Senate Republicans have introduced a bill to ban taxpayer-funded drag queen shows on military bases, calling them a "gross misuse of taxpayer funds."
The bill, sponsored by Senator Steve Daines of Montana, prohibits using Department of Defense funds and facilities to host, advertise, or support an adult cabaret performance. The bill defines such performances as "a performance that features topless dancers, go-go dancers, exotic dances, strippers, or male or female impersonators who provide entertainment that appeals to prurient interest."

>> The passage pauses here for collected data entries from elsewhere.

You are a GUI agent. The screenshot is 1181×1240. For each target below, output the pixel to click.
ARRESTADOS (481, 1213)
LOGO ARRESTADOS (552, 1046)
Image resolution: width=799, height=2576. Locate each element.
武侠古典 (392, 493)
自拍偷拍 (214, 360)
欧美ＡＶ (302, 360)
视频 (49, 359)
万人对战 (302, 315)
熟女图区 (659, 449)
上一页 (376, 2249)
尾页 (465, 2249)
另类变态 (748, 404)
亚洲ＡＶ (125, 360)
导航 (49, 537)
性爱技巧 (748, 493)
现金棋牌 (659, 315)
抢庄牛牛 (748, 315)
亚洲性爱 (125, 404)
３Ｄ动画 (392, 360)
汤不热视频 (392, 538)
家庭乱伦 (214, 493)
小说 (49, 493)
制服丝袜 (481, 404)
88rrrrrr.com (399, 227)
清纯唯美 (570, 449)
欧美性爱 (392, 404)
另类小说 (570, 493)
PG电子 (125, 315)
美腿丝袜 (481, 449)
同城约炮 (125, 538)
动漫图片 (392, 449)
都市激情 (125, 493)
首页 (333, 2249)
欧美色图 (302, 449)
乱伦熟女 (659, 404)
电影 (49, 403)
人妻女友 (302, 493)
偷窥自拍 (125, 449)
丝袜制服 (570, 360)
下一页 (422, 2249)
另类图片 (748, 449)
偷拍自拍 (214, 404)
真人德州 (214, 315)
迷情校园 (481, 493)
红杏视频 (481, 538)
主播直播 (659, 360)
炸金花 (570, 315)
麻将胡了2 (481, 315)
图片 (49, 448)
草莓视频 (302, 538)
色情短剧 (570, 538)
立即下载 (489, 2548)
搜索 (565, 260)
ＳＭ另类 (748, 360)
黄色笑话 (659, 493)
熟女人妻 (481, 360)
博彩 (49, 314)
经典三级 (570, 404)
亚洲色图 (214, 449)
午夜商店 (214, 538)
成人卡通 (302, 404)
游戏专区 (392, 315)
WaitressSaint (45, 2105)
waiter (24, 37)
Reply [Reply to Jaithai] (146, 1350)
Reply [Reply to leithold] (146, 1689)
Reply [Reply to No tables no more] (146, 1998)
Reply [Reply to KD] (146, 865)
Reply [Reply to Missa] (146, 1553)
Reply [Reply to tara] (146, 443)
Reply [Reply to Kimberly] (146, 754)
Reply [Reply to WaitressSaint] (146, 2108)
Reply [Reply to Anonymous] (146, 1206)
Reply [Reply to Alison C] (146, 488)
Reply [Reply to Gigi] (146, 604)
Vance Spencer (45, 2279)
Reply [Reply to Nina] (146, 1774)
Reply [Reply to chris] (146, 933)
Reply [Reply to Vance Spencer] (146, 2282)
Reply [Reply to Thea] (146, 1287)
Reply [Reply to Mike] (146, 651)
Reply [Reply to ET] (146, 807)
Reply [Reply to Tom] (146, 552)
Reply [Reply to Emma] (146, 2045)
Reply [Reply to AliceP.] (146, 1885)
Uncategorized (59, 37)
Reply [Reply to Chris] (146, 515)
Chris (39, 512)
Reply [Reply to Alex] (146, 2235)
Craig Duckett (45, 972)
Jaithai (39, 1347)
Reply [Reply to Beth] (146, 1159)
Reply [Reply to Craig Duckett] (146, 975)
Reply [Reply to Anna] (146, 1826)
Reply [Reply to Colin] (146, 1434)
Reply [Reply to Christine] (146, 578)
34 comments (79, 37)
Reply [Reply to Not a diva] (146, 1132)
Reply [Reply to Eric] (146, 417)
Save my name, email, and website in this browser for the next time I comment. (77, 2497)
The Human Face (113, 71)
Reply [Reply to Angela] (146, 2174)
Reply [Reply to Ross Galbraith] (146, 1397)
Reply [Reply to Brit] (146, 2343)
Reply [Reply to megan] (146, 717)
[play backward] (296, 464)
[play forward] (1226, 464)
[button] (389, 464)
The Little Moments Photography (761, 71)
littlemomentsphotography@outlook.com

"Allowing the DoD to become a branch of [the] far-left helping to promote their radical gender ideology by hosting and promoting drag queen performances is a threat to our national security and gross misuse of taxpayer funds. This must be stopped immediately," Daines said in a statement.
Daines is concerned that the military's embrace of drag queens and other woke ideologies is crippling its ongoing recruitment struggles. To attract the younger generation, the Navy promoted a "nonbinary" drag queen to be its "digital ambassador," the Washington Free Beacon reported last week. In FY 2022, the Army fell 25 percentor 15,000 active-duty soldiersshort of its recruiting goal, and the Navy is expected to lose 8,000 short of its recruitment goal in FY 2023.
"When it comes to the crisis of military recruitment, it is clear that activities like 'Drag Story Time' only weaken cohesion and morale and further degrade the recruitment and retention of men and women serving our country in uniform," Daines wrote in a Tuesday letter to Defense Secretary Lloyd Austin.
When asked in a March House Armed Services Committee hearing about drag shows on military bases, Austin repeatedly insisted that "drag shows are not something that the Department of Defense supports or funds."
During the hearing, Representative Matt Gaetz of Florida pressed Austin on the issue, citing several news reports of drag shows on U.S. bases in Nevada, Montana, and Germany. Another top military official admitted to Gaetz that the Army's policy of forcing women to shower with men who identify as women harm recruiting efforts.
Republican senators Tom Cotton of Arkansas, Kevin Cramer of North Dakota, Ted Budd of North Carolina, and Marco Rubio of Florida cosponsored the bill.
"Our military's mission is clear: to provide the military forces needed to deter and win wars and to protect the security of our country and our allies," Daines said.